Intel confirms no recall for Raptor Lake CPUs,microcode won't fix affected units

josephcsible | 119 points

> Will Intel share specific manufacturing dates and serial number ranges for the oxidized processors so mission-critical businesses can selectively rip and replace?

> Intel will continue working with its customers on Via Oxidation-related reports and ensure that they are fully supported in the exchange process.

Intel is refusing to disclose serial number ranges of the fundamentally defective processors?

Followup question: How do owners of that series of CPU, who suspect theirs is one of the defective units, exchange it for a non-defective CPU before it fails?

neilv | a month ago

Interesting. I bought a 13900 (non-k) in mid April this year for a new server build. It ran fine for a couple of weeks and then started randomly crashing. Having never had a cpu go bad on me before and not having another one laying around to test with, it took me a long time to figure out what the issue was. Finally, by the end of May, I had ruled everything else out and RMA’d it. The system has been running fine ever since.

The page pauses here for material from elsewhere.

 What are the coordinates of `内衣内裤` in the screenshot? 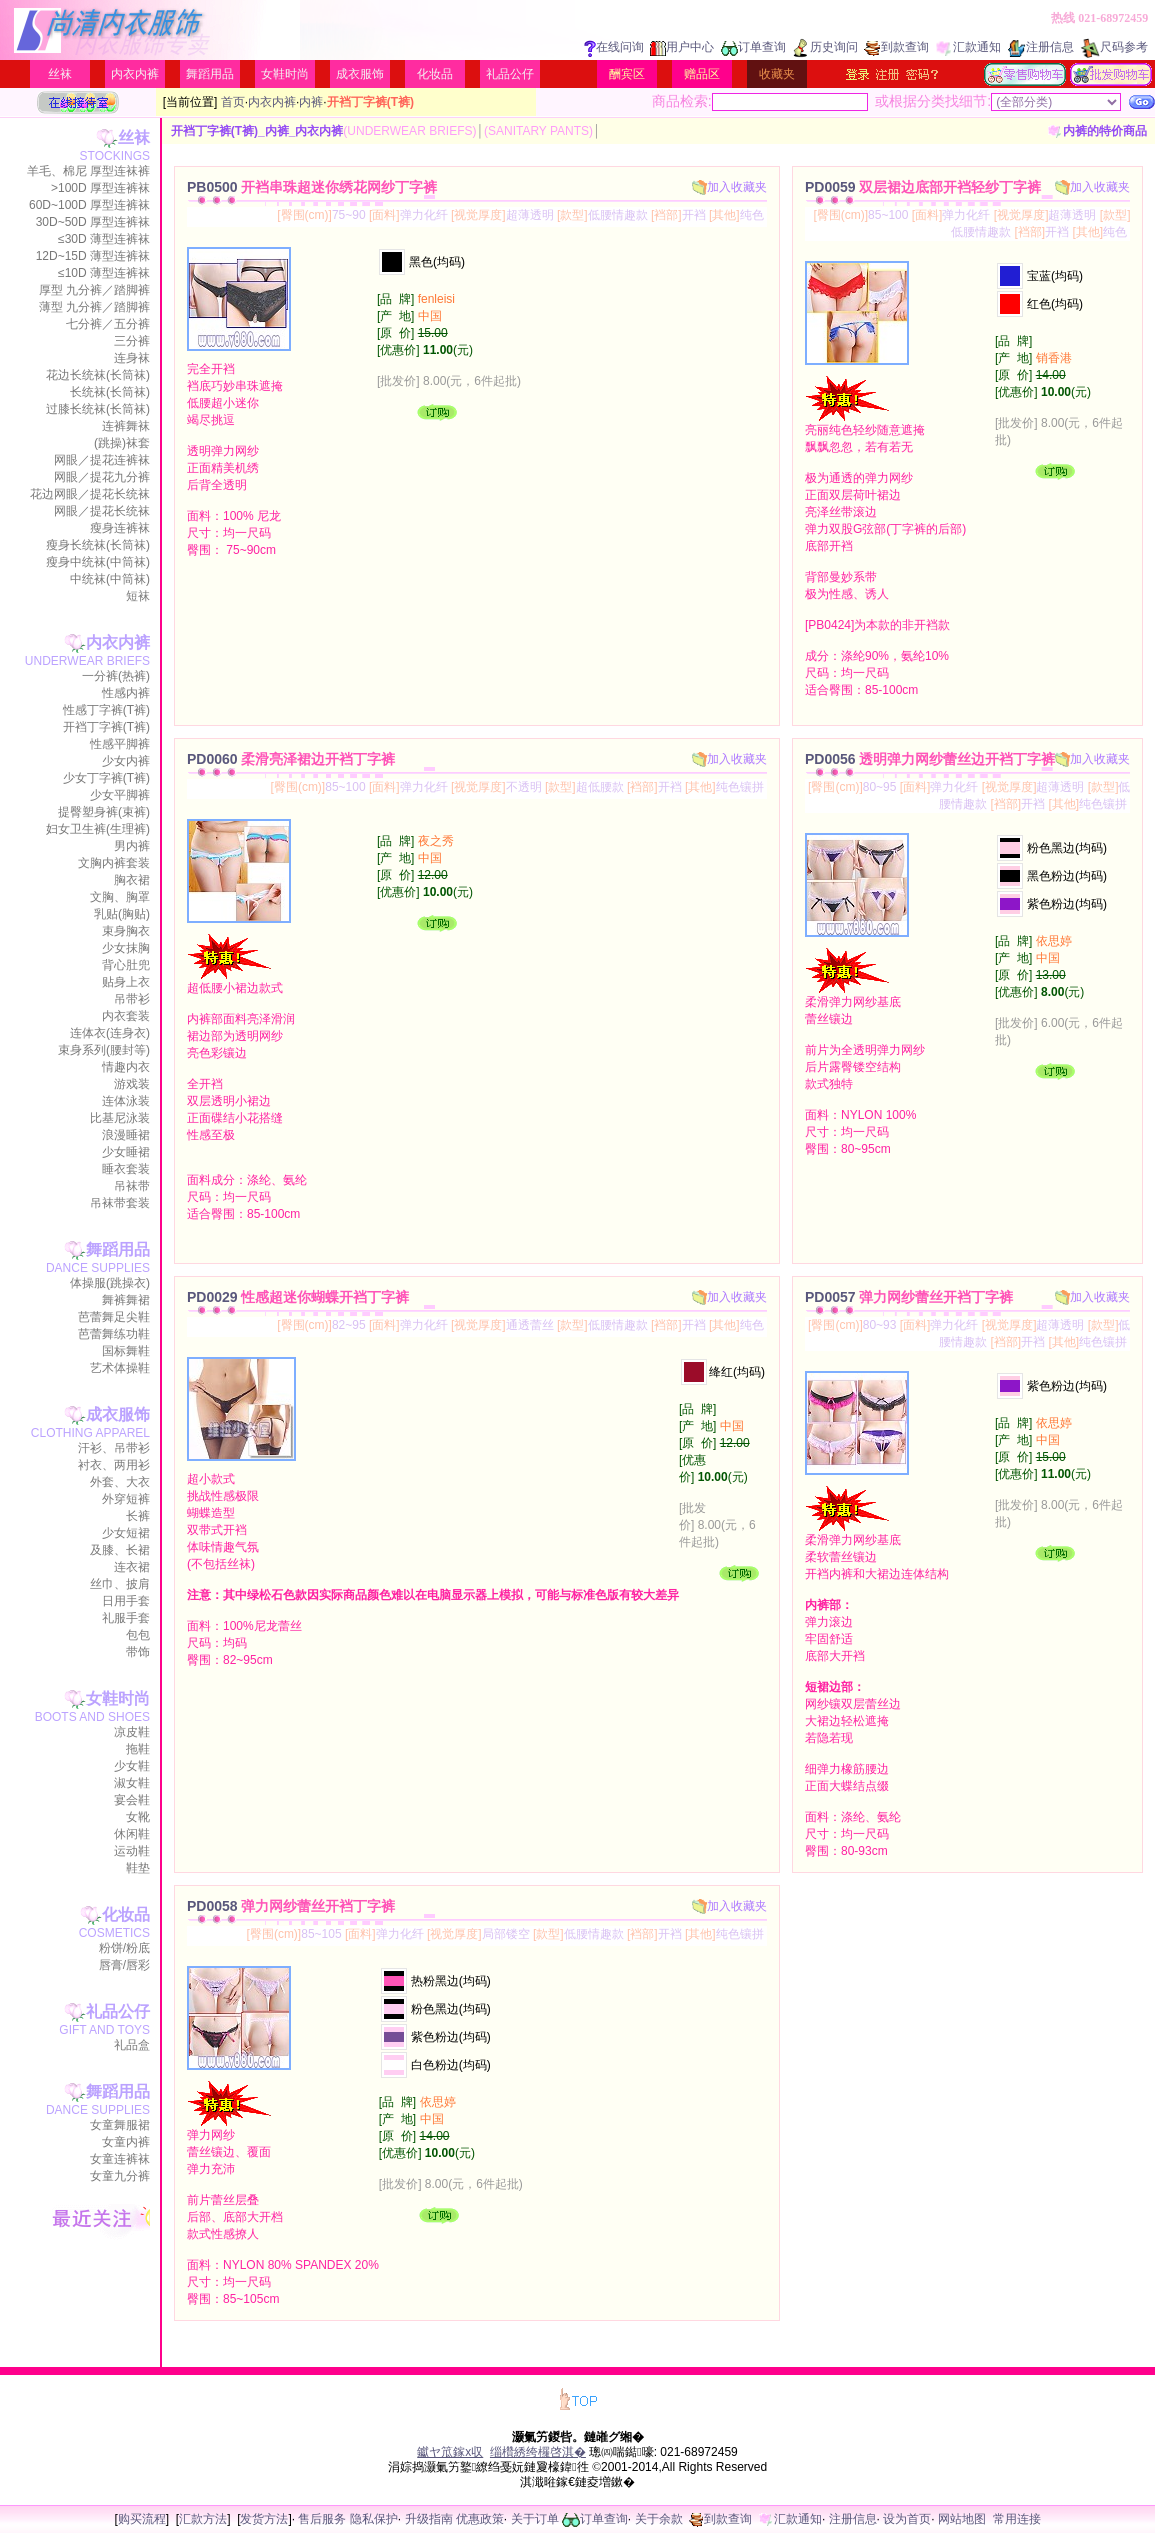 It's located at (135, 74).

I assumed I had just got a bad unit. Now I’m wondering if this might have been the cause.

jpatters | a month ago

Prediction: Intel is stalling the recall until after the earnings report to avoid tanking the stock.

Glad I switched to using AMD. Although some RUMINT indicating quality assurance troubles in 9000 series though. They were supposed to push out new product by end of July. But delayed to mid August.

xyst | a month ago

The headline isn't clear, but the claim so far is that the microcode update will fix any CPUs that haven't begun exhibiting instability. Nothing can fix the ones that are already broken. For those that are somewhere in between, hope it fails within the warranty period I guess.

abracadaniel | a month ago

This article is just quoting the original source of this information, which would be a much better link: https://www.theverge.com/2024/7/26/24206529/intel-13th-14th-...

Dunedan | a month ago

I've only ever bought Intel, mostly because I perceived them to be more stable and reliable. I think next time, I will give AMD a try.

MaximilianEmel | a month ago

Given that some reports put failure rates as high as 50% for some models/conditions this may as well be a recall.

Havoc | a month ago

What a mess. Intel should be out in front of this, but they are going to kick the can down the road and hope some of the problem goes away.

No system integrator has the infrastructure to handle replacing vast numbers of CPU's and entire systems where the CPU is soldered to the mainboard and cannot be replaced.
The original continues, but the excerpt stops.